CS 709 Text Analytics Seminar (FSS 2018: Statistical Machine Translation)

In this seminar we will look at major milestones in the development of Statistical Machine Translation (SMT) systems from the past 15 years. Covered topics will include phrase-based and neural MT, evaluation and applications of MT models.

Seminar kick-off meeting

The kick-off meeting for the Seminar in Text Analytics (topic "Statistical Machine Translation") will be held on 15.2 at 15:30 in our seminar room C1.01 in part C (first floor) of the B6 building.




Registration starts on 31.1 (23:59) and ends on 7.2 (23:59) - per email  to Sanja Stajner (NOTE: emails sent before that do not count as registration!).

Explore the list of topics (online by 31.1) and select at least 3 papers of your preference. Send a ranked list of your selected papers via email to Sanja Stajner until February 7. We will confirm your registration as soon as possible. The actual topic assignment takes place at the kickoff meeting; our goal is, of course, to assign to you papers based on your preferences.
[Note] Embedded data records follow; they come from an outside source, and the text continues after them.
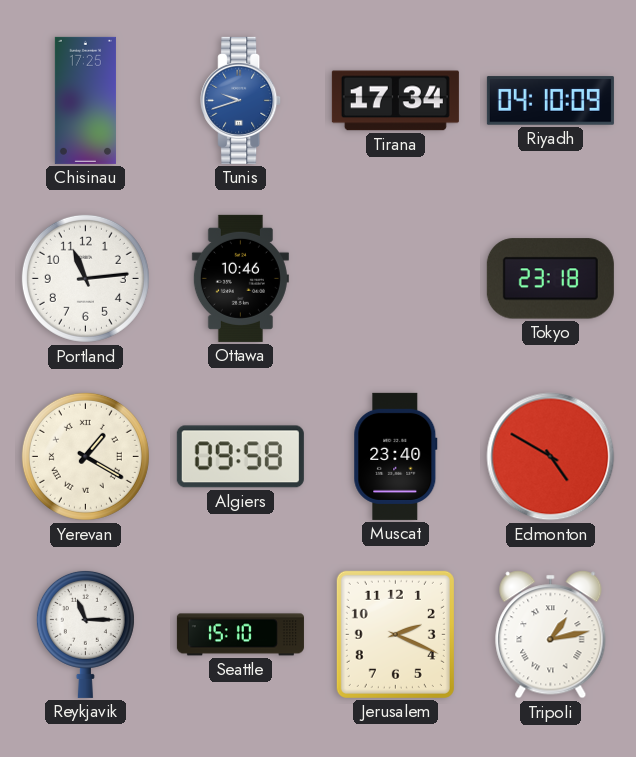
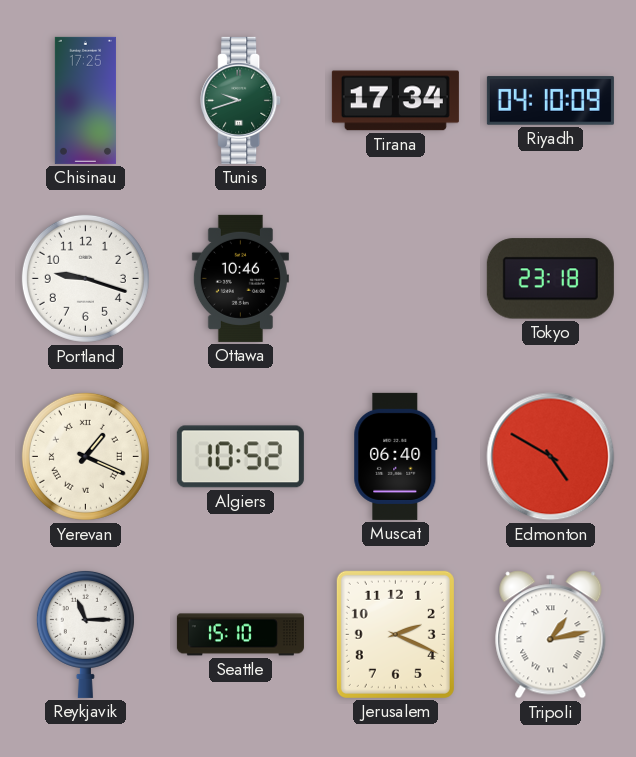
Tunis dial: blue -> green
Portland: 11:14 -> 9:18
Yerevan: 1:20 -> 1:19
Algiers: 09:58 -> 10:52
Muscat: 23:40 -> 06:40
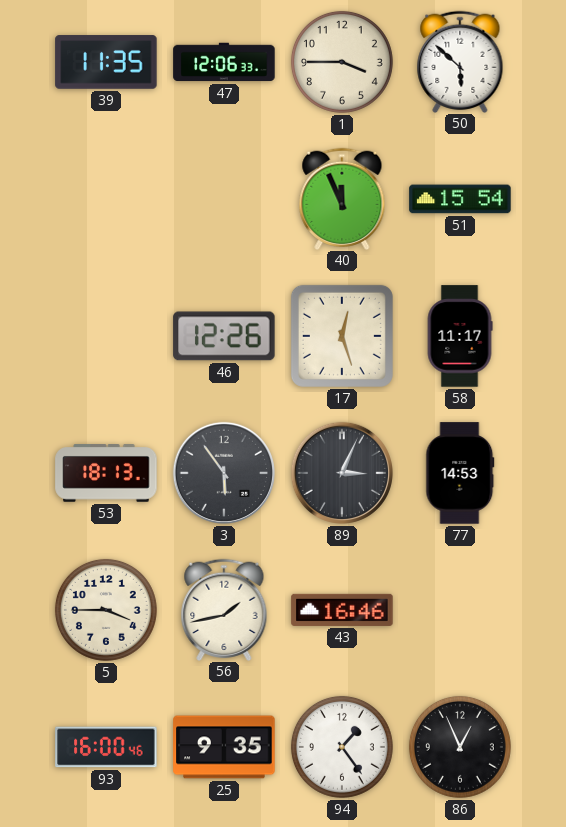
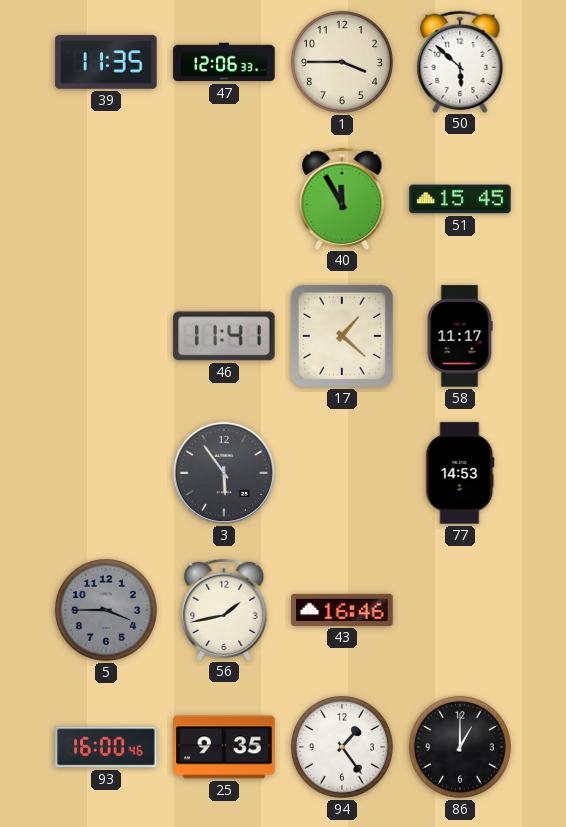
40: 11:56 -> 11:55
51: 15:54 -> 15:45
46: 12:26 -> 11:41
17: 12:27 -> 1:22
53: 18:13 -> none
89: 3:04 -> none
5 dial: cream -> grey
86: 12:56 -> 1:00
  • Select your preferred paper and topic by 07.02
  • Attend the kickoff meeting on 15.02
  • Attend all meetings: 08.03, 15.03, 22.03, 12.04, 19.04, 26.04 (14:00-15:30 in C101)
  • Work on your presentation and report during the rest of the semester (details to be presented in the kick-off)
  • Submit your report by 16.06


Topics by dates

08.03: E2+E3; E3+E6

15.03: E1+E5; E4+E5

22.03: S3+S4

12.04: S1+S2; N1

19.04: N2; N3

26.04: N4; N5


In this seminar, you will

  • Read, understand, and explore scientific literature
  • Summarize a current research topic in a concise report
  • Give a focused presentation about a scientific publication


  • Previous attendance of Text Analytics is recommended.
  • Basic maths (algebra and probability theory) are a must.
  • Report and presentation have to be in English.


Explore the list of topics and select at least 3 papers of your preference. Send a ranked list of your selected papers via email to Sanja Stajner until February 7.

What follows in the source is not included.